The purpose of offset commits is mainly to represent the consumer’s consumption progress. So, when a consumer restarts after a failure, it can read the previously committed offset values from Kafka and continue consuming from the corresponding offset, thus avoiding starting the entire consumption process from scratch. In other words, offset commits are a tool or semantic guarantee provided by Kafka. You are responsible for maintaining this semantic guarantee. If you commit an offset X, Kafka will assume that you have successfully consumed all messages with offset values less than X.

This point is particularly crucial. Because offset commits are very flexible, you can commit any offset value you want, but you will also bear the consequences. For example, suppose your consumer has consumed 10 messages, but you commit an offset value of 20. In theory, messages with offsets between 11 and 19 might be lost. On the contrary, if you commit an offset value of 5, messages with offsets between 5 and 9 might be consumed again. Therefore, I want to emphasize again that the semantic guarantee of offset commits is your responsibility, and Kafka blindly accepts the offset values you commit. How you manage offset commits directly affects the message semantic guarantee provided by your consumer.

Considering the significant impact of offset commits on the consumer side, Kafka, especially the KafkaConsumer API, provides multiple methods for committing offsets. From a user’s perspective, offset commits can be divided into automatic commits and manual commits, while from the consumer side perspective, offset commits can be divided into synchronous commits and asynchronous commits.

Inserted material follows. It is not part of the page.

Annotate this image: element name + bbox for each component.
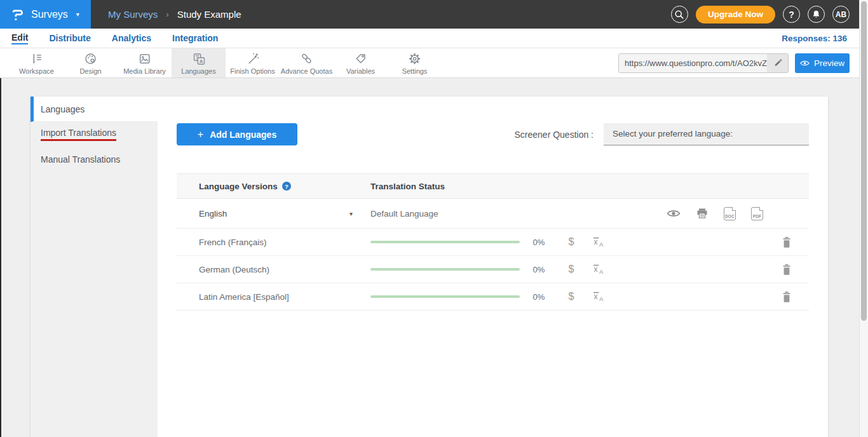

Let’s first talk about automatic commits and manual commits. Automatic commits mean that Kafka Consumer silently commits offsets for you in the background, and as a user, you don’t have to worry about it. On the other hand, manual commits mean that you have to commit offsets by yourself, and Kafka Consumer won’t do it at all.

Enabling automatic offset commits is straightforward. On the consumer side, there is a parameter called enable.auto.commit, which can be set to true or left unset. Its default value is true, which means that Java Consumer automatically commits offsets by default. If automatic commits are enabled, another parameter on the consumer side comes into play: auto.commit.interval.ms. Its default value is 5 seconds, indicating that Kafka will automatically commit offsets every 5 seconds for you.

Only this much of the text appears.